Defendants in this appeal are Dr. A and Dr. W. Plaintiff alleges that Dr. A designed treatment guidelines for inmates with hepatitis C that unconstitutionally excluded Plaintiff from receiving treatment. Plaintiff also alleges that Dr. W failed to follow those guidelines and committed both medical malpractice and Eighth Amendment violations in denying him appropriate treatment. Defendants unsuccessfully moved for summary judgment, alleging that they were protected by qualified immunity and, on Dr. W’s part, derivative sovereign immunity.
The Eighth Circuit reversed the district court’s denial of sovereign immunity to Dr. W and denial of qualified immunity to Dr. A but affirm its denial of qualified immunity to Dr. W. The court declined to hold that Dr. A was clearly on notice that he should have ordered the Department’s primary care providers to prescribe this novel treatment rather than referring patients to specialists for treatment. Further, the court explained a prisoner’s purported right not to be subjected to a treatment regimen that prioritized antiviral treatment to prisoners with the most advanced levels of fibrosis was not clearly established when Dr. A designed the Guidelines in 2015. Moreover, three of the four factors strongly weigh in favor of sovereign immunity, and one only moderately weighs against it. Therefore, the court concluded that the district court erred by rejecting Dr. W’s sovereign-immunity defense. View "Jacob Pfaller v.
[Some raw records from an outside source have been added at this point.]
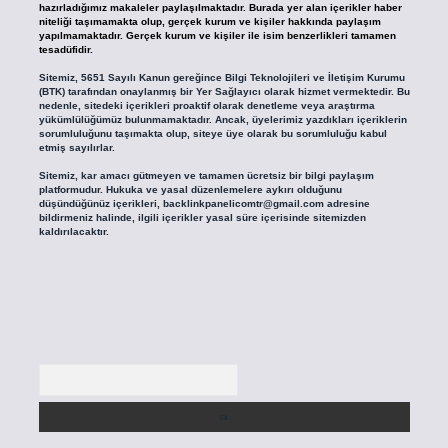
hazırladığımız makaleler paylaşılmaktadır. Burada yer alan içerikler haber
niteliği taşımamakta olup, gerçek kurum ve kişiler hakkında paylaşım
yapılmamaktadır. Gerçek kurum ve kişiler ile isim benzerlikleri tamamen
tesadüfidir.
Sitemiz, 5651 Sayılı Kanun gereğince Bilgi Teknolojileri ve İletişim Kurumu
(BTK) tarafından onaylanmış bir Yer Sağlayıcı olarak hizmet vermektedir. Bu
nedenle, sitedeki içerikleri proaktif olarak denetleme veya araştırma
yükümlülüğümüz bulunmamaktadır. Ancak, üyelerimiz yazdıkları içeriklerin
sorumluluğunu taşımakta olup, siteye üye olarak bu sorumluluğu kabul
etmiş sayılırlar.
Sitemiz, kar amacı gütmeyen ve tamamen ücretsiz bir bilgi paylaşım
platformudur. Hukuka ve yasal düzenlemelere aykırı olduğunu
düşündüğünüz içerikleri,
backlinkpanelicomtr@gmail.com
adresine
bildirmeniz halinde, ilgili içerikler yasal süre içerisinde sitemizden
kaldırılacaktır.
Arama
Mark Amonette" on Justia Law
RICHARD JOHNSON V. CHARLES RYAN, ET AL
Plaintiff, an Arizona Department of Corrections (ADC) inmate, is a validated member of a Security Threat Group (STG) and, pursuant to ADC’s policy, has been assigned to maximum custody confinement. Plaintiff first argued that ADC’s annual reviews of his maximum-security confinement are insufficient to satisfy the Due Process Clause of the Fourteenth Amendment. Second, Defendant claimed that his removal from ADC’s Step-Down Program (SDP) violated his rights under the First and Fourteenth Amendments. The district court screened his complaint, dismissing his claim regarding ADC’s annual reviews for failure to state a claim. The district court later granted summary judgment to Defendants on Plaintiff’s claims regarding his removal from the SDP. Plaintiff appealed, challenging both orders.
The Ninth Circuit (1) affirmed the district court’s dismissal of Defendant’s claim ADC’s annual reviews of his maximum-security confinement were insufficient to satisfy the Due Process Clause of the Fourteenth Amendment; and (2) reversed the district court’s summary judgment for defendants and remanded on Defendant’s claims that his removal from the Department’s Step-Down Program.
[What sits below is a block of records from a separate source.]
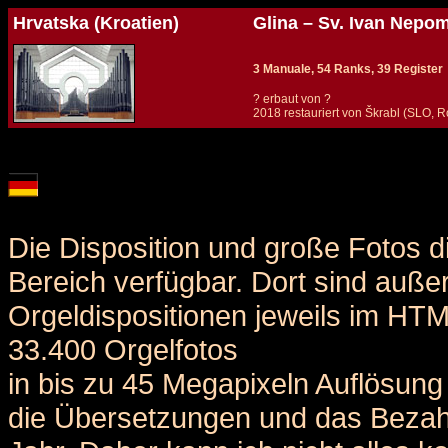
Hrvatska (Kroatien)
Glina – Sv. Ivan Nepo
3 Manuale, 54 Ranks, 39 Register
? erbaut von ?
2018 restauriert von Škrabl (SLO, 
Details und Disposition der Orgel / specification and stoplist of this organ
Die Disposition und große Fotos d
Bereich verfügbar. Dort sind auße
Orgeldispositionen jeweils im HT
33.400 Orgelfotos
in bis zu 45 Megapixeln Auflösung 
die Übersetzungen und das Bezah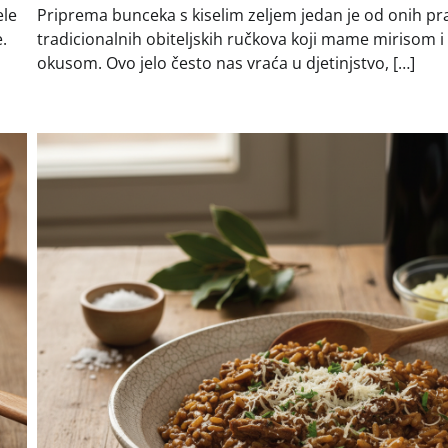
ele
Priprema bunceka s kiselim zeljem jedan je od onih pra
.
tradicionalnih obiteljskih ručkova koji mame mirisom i
okusom. Ovo jelo često nas vraća u djetinjstvo, […]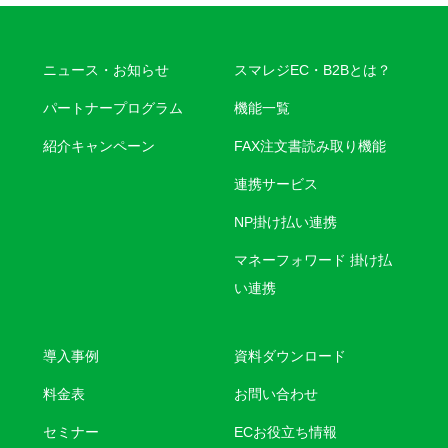
ニュース・お知らせ
スマレジEC・B2Bとは？
パートナープログラム
機能一覧
紹介キャンペーン
FAX注文書読み取り機能
連携サービス
NP掛け払い連携
マネーフォワード 掛け払
い連携
導入事例
資料ダウンロード
料金表
お問い合わせ
セミナー
ECお役立ち情報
The panel held that Plaintiff has a liberty interest in avoiding assignment to maximum custody as a consequence of his STG validation. Nevertheless, Plaintiff failed to state a claim for a due process violation under the three-prong framework set forth in Mathews v. Eldridge. However, because Plaintiff was not given a meaningful opportunity to learn of the factual basis for his transfer from close custody to maximum custody or to prepare a defense to the accusations, Plaintiff was likely denied due process in the procedures that resulted in his return to maximum custody. View "RICHARD JOHNSON V. CHARLES RYAN, ET AL" on Justia Law
State v. Rosa
The Supreme Court affirmed Defendant's conviction of open container and driving under the influence (DUI) and imposing a suspended imposition of sentence, holding that the circuit court did not err in denying Defendant's motion to suppress.Based on information obtained during a 911 call made by Defendant's daughter reporting that Defendant may be drinking and driving and providing Defendant's location officers conducted a traffic stop of Defendant's van and then arrested her for DUI. Defendant filed a motion to suppress, arguing that the traffic stop was an unconstitutional search and seizure. The circuit court denied the motion and found Defendant guilty. The Supreme Court affirmed, holding that, under the totality of the circumstances, the circuit court properly concluded that law enforcement had reasonable suspicion to believe that Defendant was driving under the influence of alcohol at the time of the stop. View "State v. Rosa" on Justia Law
Alison Dreith v. City of St. Louis, Missouri
Police Lieutenant deployed pepper spray into Plaintiff’s face, during a protest in St. Louis, Missouri. Plaintiff sued the police lieutenant and the City of St. Louis, alleging, federal claims under 42 U.S.C. Section 1983 for retaliatory use of force in violation of the First Amendment, as well as tort claims under Missouri law. The district court denied the lieutenant’s motion for summary judgment based on his defenses of qualified and official immunity and reserved ruling on whether the City is entitled to sovereign immunity on the state tort claims.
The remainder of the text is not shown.